» **Data shown**:
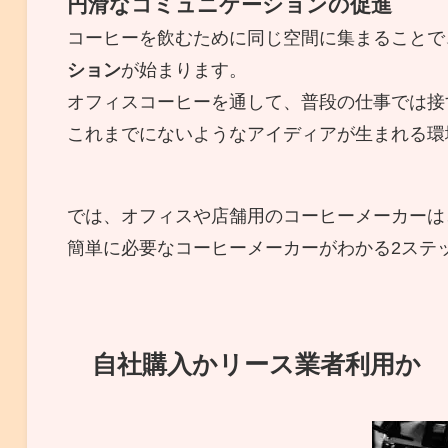
円滑なコミュニケーションの促進
コーヒーを飲むために同じ空間に集まることで
ション
が始まります。
オフィスコーヒーを通して、普段の仕事では接
これまでにないようなアイディアが生まれる環
では、オフィスや店舗用のコーヒーメーカーは
簡単に必要なコーヒーメーカーがわかる2ステ
自社購入かリース業者利用か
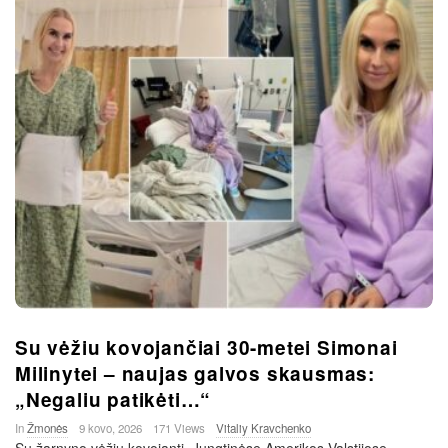
Su vėžiu kovojančiai 30-metei Simonai
Milinytei – naujas galvos skausmas:
„Negaliu patikėti…“
In
Žmonės
9 kovo, 2026
171 Views
Vitaliy Kravchenko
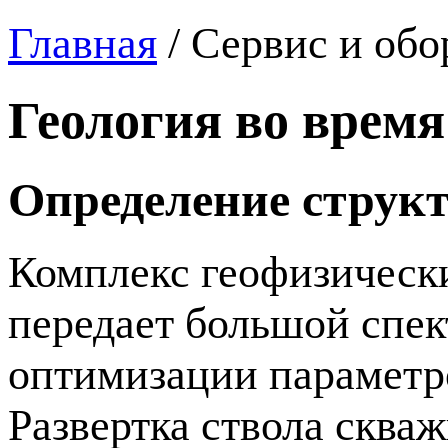
Главная
/
Сервис и обо
Геология во время
Определение структ
Комплекс геофизически
передает большой спек
оптимизации параметро
Развертка ствола сква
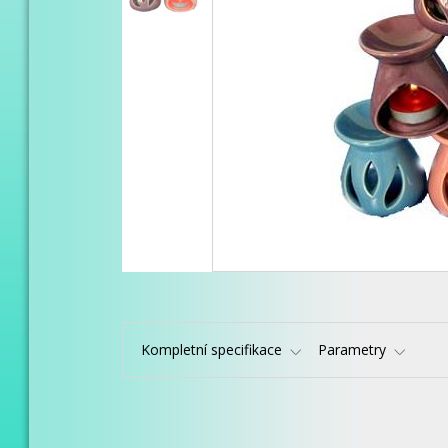
Kompletní specifikace
Parametry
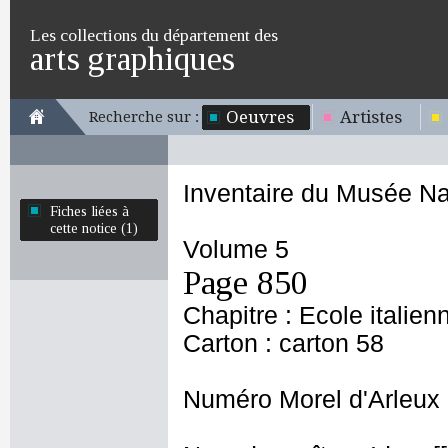
Les collections du département des
arts graphiques
Oeuvres
Artistes
Recherche sur :
Inventaire du Musée Na
Fiches liées à
cette notice (1)
Volume 5
Page 850
Chapitre : Ecole italien
Carton : carton 58
Numéro Morel d'Arleux 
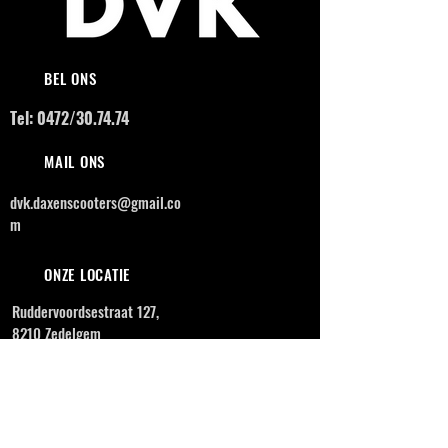
BEL ONS
Tel: 0472/30.74.74
MAIL ONS
dvk.daxenscooters@gmail.co
m
ONZE LOCATIE
Ruddervoordsestraat 127,
8210 Zedelgem
OPENINGSUREN
MAANDAG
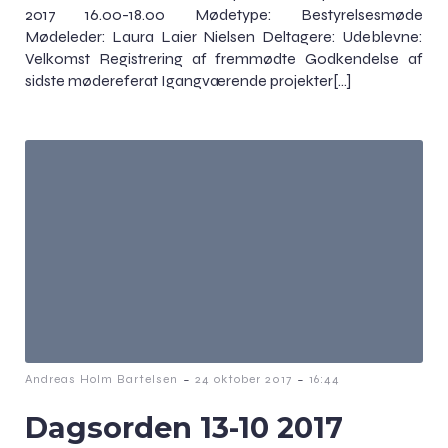
2017 16.00-18.00 Mødetype: Bestyrelsesmøde
Mødeleder: Laura Laier Nielsen Deltagere: Udeblevne:
Velkomst Registrering af fremmødte Godkendelse af
sidste mødereferat Igangværende projekter[…]
-
-
Andreas Holm Bartelsen
24 oktober 2017
16:44
Dagsorden 13-10 2017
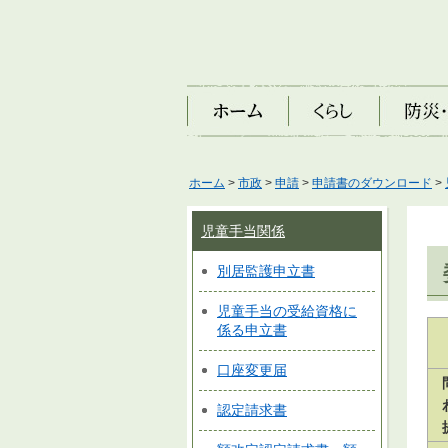
ホーム
くらし
防災・安
ホーム
>
市政
>
申請
>
申請書のダウンロード
>
児童手当関係
別居監護申立書
児童手当の受給資格に
係る申立書
口座変更届
認定請求書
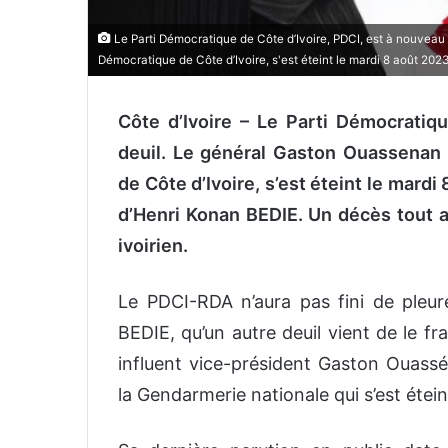
Le Parti Démocratique de Côte d’Ivoire, PDCI, est à nouveau
Démocratique de Côte d’Ivoire, s'est éteint le mardi 8 août 2023
Côte d’Ivoire – Le Parti Démocratiq
deuil. Le général Gaston Ouassenan 
de Côte d’Ivoire, s’est éteint le mard
d’Henri Konan BEDIE. Un décès tout a
ivoirien.
Le PDCI-RDA n’aura pas fini de pleur
BEDIE, qu’un autre deuil vient de le fra
influent vice-président Gaston Ouas
la Gendarmerie nationale qui s’est étei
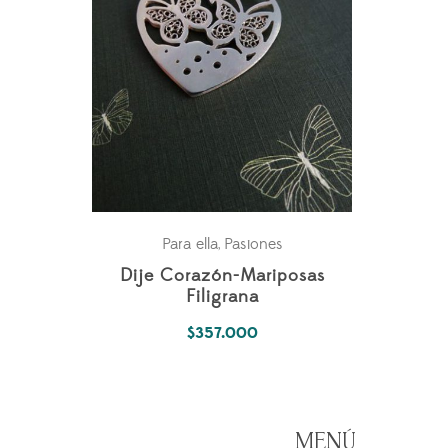
Para ella
Pasiones
,
Dije Corazón-Mariposas
Filigrana
$
357.000
MENÚ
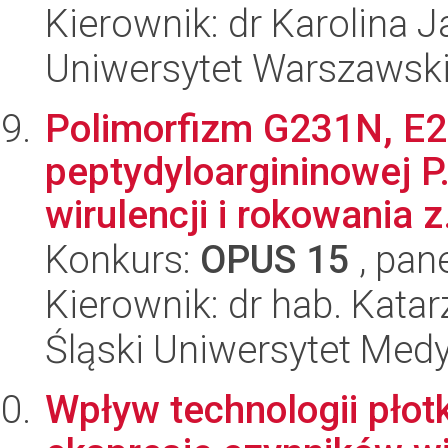
Kierownik: dr Karolina 
Uniwersytet Warszawski,
Polimorfizm G231N, E
peptydyloargininowej P.
wirulencji i rokowania z.
Konkurs:
OPUS 15
, pan
Kierownik: dr hab. Kata
Śląski Uniwersytet Med
Wpływ technologii płot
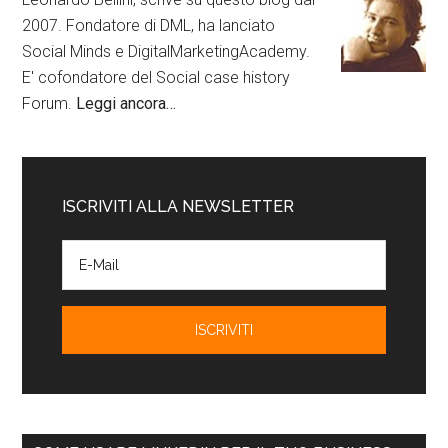
2007. Fondatore di DML, ha lanciato
Social Minds e DigitalMarketingAcademy.
E' cofondatore del Social case history
Forum.
Leggi ancora…
ISCRIVITI ALLA NEWSLETTER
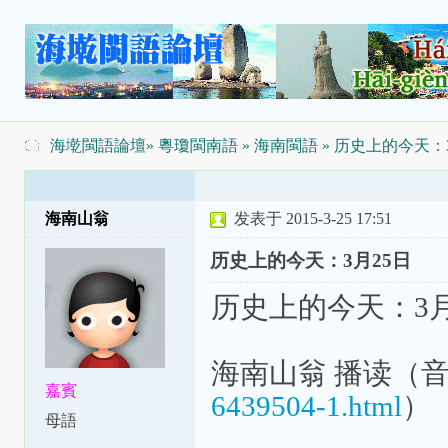
海墘閩語論壇
»
粵瓊閩南語
»
海南閩語
» 历史上的今天：
海南山翁
发表于 2015-3-25 17:51
历史上的今天：3月25日
历史上的今天：3月
海南山翁 播读（
嘉賓
6439504-1.html
）
母語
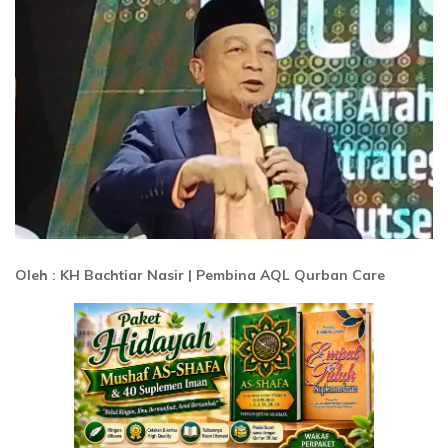
Oleh : KH Bachtiar Nasir | Pembina AQL Qurban Care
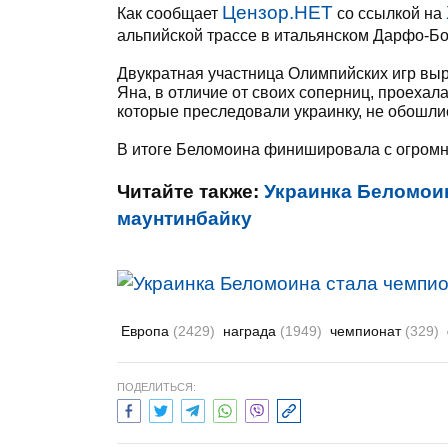
Цензор.НЕТ
Как сообщает
со ссылкой на
альпийской трассе в итальянском Дарфо-Б
Двукратная участница Олимпийских игр выр
Яна, в отличие от своих соперниц, проеха
которые преследовали украинку, не обошли
В итоге Беломоина финишировала с огромны
Читайте также:
Украинка Беломоин
маунтинбайку
Европа
(2429)
награда
(1949)
чемпионат
(329)
ПОДЕЛИТЬСЯ:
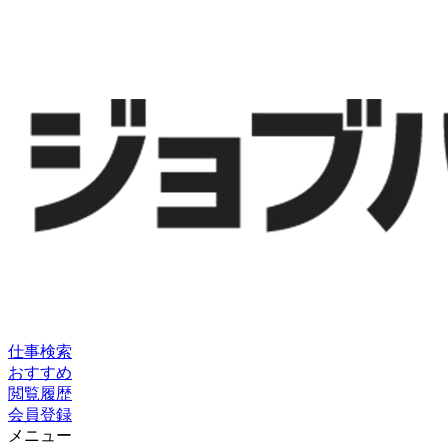
仕事検索
おすすめ
閲覧履歴
会員登録
メニュー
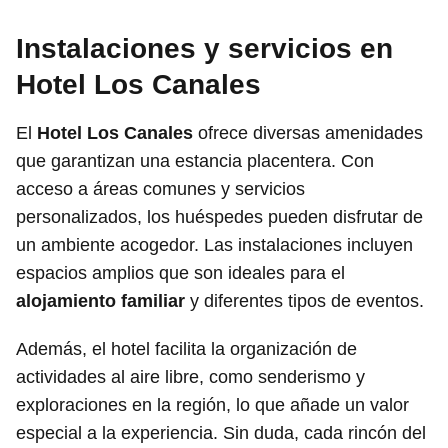
Instalaciones y servicios en
Hotel Los Canales
El
Hotel Los Canales
ofrece diversas amenidades
que garantizan una estancia placentera. Con
acceso a áreas comunes y servicios
personalizados, los huéspedes pueden disfrutar de
un ambiente acogedor. Las instalaciones incluyen
espacios amplios que son ideales para el
alojamiento familiar
y diferentes tipos de eventos.
Además, el hotel facilita la organización de
actividades al aire libre, como senderismo y
exploraciones en la región, lo que añade un valor
especial a la experiencia. Sin duda, cada rincón del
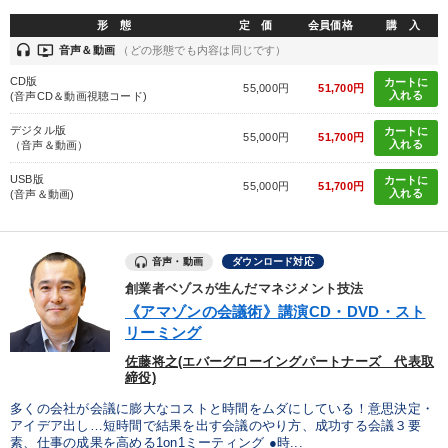
形 態
定 価
会員価格
購 入
歴史・古典に学ぶ実務講話
headset
ondemand_video
音声＆動画
（どの形態でも内容は同じです）
会社のパフォーマンスを高める講話
【6月】音声・映像
CD版
カートに
55,000円
51,700円
入れる
(音声CD＆動画視聴コード)
【2月】音声・映像
経営戦略・経営実務
147回春季大会
デジタル版
カートに
55,000円
51,700円
入れる
（音声＆動画）
組織・採用・スキル
USB版
カートに
55,000円
51,700円
入れる
(音声＆動画)
2025年夏季全国経営者セミナー収録講演ＣＤ・講演ＤＶＤ・デジ
タル版（音声／動画ストリーミング・ダウンロード）
最新刊・戦略参謀ChatGPT実戦法と中小企業のDXと講話ご案内
音声・動画
ダウンロード対応
創業者ベゾスが生んだマネジメント技法
【3月】音声・映像
経営リーダーの考え方と戦略を学ぶ
《アマゾンの会議術》講演CD・DVD・スト
リーミング
「利上げ時代の最新・銀行対策」＋「不動産市況予測」＋「市場
予測と株式投資」最新刊
佐藤将之(エバーグローイングパートナーズ 代表取
締役)
多くの会社が会議に膨大なコストと時間をムダにしている！意思決定・
目的別
アイデア出し…短時間で結果を出す会議のやり方、成功する会議３要
素、仕事の成果を高める1on1ミーティング ●時...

» **Work required**: Please output every entry exactly as written, apart from the pictures.

» **Expected answer**:
円滑なコミュニケーションの促進
コーヒーを飲むために同じ空間に集まることで
ション
が始まります。
オフィスコーヒーを通して、普段の仕事では接
これまでにないようなアイディアが生まれる環
では、オフィスや店舗用のコーヒーメーカーは
簡単に必要なコーヒーメーカーがわかる2ステ
自社購入かリース業者利用か
Su vėžiu kovojančiai 30-metei Simonai
Milinytei – naujas galvos skausmas:
„Negaliu patikėti…“
In
Žmonės
9 kovo, 2026
171 Views
Vitaliy Kravchenko
Главная
/
Сервис и обо
Геология во время
Определение структ
Комплекс геофизически
передает большой спек
оптимизации параметро
Развертка ствола сква
Kompletní specifikace
Parametry
Les collections du département des
arts graphiques
Oeuvres
Artistes
Recherche sur :
Inventaire du Musée Na
Fiches liées à
cette notice (1)
Volume 5
Page 850
Chapitre : Ecole italien
Carton : carton 58
Numéro Morel d'Arleux 
BEL ONS
Tel: 0472/30.74.74
MAIL ONS
dvk.daxenscooters@gmail.co
m
ONZE LOCATIE
Ruddervoordsestraat 127,
8210 Zedelgem
OPENINGSUREN
MAANDAG
2017 16.00-18.00 Mødetype: Bestyrelsesmøde
Mødeleder: Laura Laier Nielsen Deltagere: Udeblevne:
Velkomst Registrering af fremmødte Godkendelse af
sidste mødereferat Igangværende projekter[…]
-
-
Andreas Holm Bartelsen
24 oktober 2017
16:44
Dagsorden 13-10 2017
ホーム
くらし
防災・安
ホーム
>
市政
>
申請
>
申請書のダウンロード
>
児童手当関係
別居監護申立書
児童手当の受給資格に
係る申立書
口座変更届
認定請求書
Le Parti Démocratique de Côte d’Ivoire, PDCI, est à nouveau
Démocratique de Côte d’Ivoire, s'est éteint le mardi 8 août 2023
Côte d’Ivoire – Le Parti Démocratiq
deuil. Le général Gaston Ouassenan 
de Côte d’Ivoire, s’est éteint le mard
d’Henri Konan BEDIE. Un décès tout a
ivoirien.
Le PDCI-RDA n’aura pas fini de pleur
BEDIE, qu’un autre deuil vient de le fra
influent vice-président Gaston Ouas
la Gendarmerie nationale qui s’est étei
Para ella
Pasiones
,
Dije Corazón-Mariposas
Filigrana
$
357.000
MENÚ
Kierownik: dr Karolina 
Uniwersytet Warszawski,
Polimorfizm G231N, E
peptydyloargininowej P.
wirulencji i rokowania z.
Konkurs:
OPUS 15
, pan
Kierownik: dr hab. Kata
Śląski Uniwersytet Med
Wpływ technologii płot
2007. Fondatore di DML, ha lanciato
Social Minds e DigitalMarketingAcademy.
E' cofondatore del Social case history
Forum.
Leggi ancora…
ISCRIVITI ALLA NEWSLETTER
海墘閩語論壇
»
粵瓊閩南語
»
海南閩語
» 历史上的今天：
海南山翁
发表于 2015-3-25 17:51
历史上的今天：3月25日
历史上的今天：3月
海南山翁 播读（
嘉賓
6439504-1.html
）
母語
Oleh : KH Bachtiar Nasir | Pembina AQL Qurban Care
Цензор.НЕТ
Как сообщает
со ссылкой на
альпийской трассе в итальянском Дарфо-Б
Двукратная участница Олимпийских игр выр
Яна, в отличие от своих соперниц, проеха
которые преследовали украинку, не обошли
В итоге Беломоина финишировала с огромны
Читайте также:
Украинка Беломоин
маунтинбайку
Европа
(2429)
награда
(1949)
чемпионат
(329)
ПОДЕЛИТЬСЯ:
仕事検索
おすすめ
閲覧履歴
会員登録
メニュー
Instalaciones y servicios en
Hotel Los Canales
El
Hotel Los Canales
ofrece diversas amenidades
que garantizan una estancia placentera. Con
acceso a áreas comunes y servicios
personalizados, los huéspedes pueden disfrutar de
un ambiente acogedor. Las instalaciones incluyen
espacios amplios que son ideales para el
alojamiento familiar
y diferentes tipos de eventos.
Además, el hotel facilita la organización de
actividades al aire libre, como senderismo y
exploraciones en la región, lo que añade un valor
especial a la experiencia. Sin duda, cada rincón del
形 態
定 価
会員価格
購 入
歴史・古典に学ぶ実務講話
headset
ondemand_video
音声＆動画
（どの形態でも内容は同じです）
会社のパフォーマンスを高める講話
【6月】音声・映像
CD版
カートに
55,000円
51,700円
入れる
(音声CD＆動画視聴コード)
【2月】音声・映像
経営戦略・経営実務
147回春季大会
デジタル版
カートに
55,000円
51,700円
入れる
（音声＆動画）
組織・採用・スキル
USB版
カートに
55,000円
51,700円
入れる
(音声＆動画)
2025年夏季全国経営者セミナー収録講演ＣＤ・講演ＤＶＤ・デジ
タル版（音声／動画ストリーミング・ダウンロード）
最新刊・戦略参謀ChatGPT実戦法と中小企業のDXと講話ご案内
音声・動画
ダウンロード対応
創業者ベゾスが生んだマネジメント技法
【3月】音声・映像
経営リーダーの考え方と戦略を学ぶ
《アマゾンの会議術》講演CD・DVD・スト
リーミング
「利上げ時代の最新・銀行対策」＋「不動産市況予測」＋「市場
予測と株式投資」最新刊
佐藤将之(エバーグローイングパートナーズ 代表取
締役)
多くの会社が会議に膨大なコストと時間をムダにしている！意思決定・
目的別
アイデア出し…短時間で結果を出す会議のやり方、成功する会議３要
素、仕事の成果を高める1on1ミーティング ●時...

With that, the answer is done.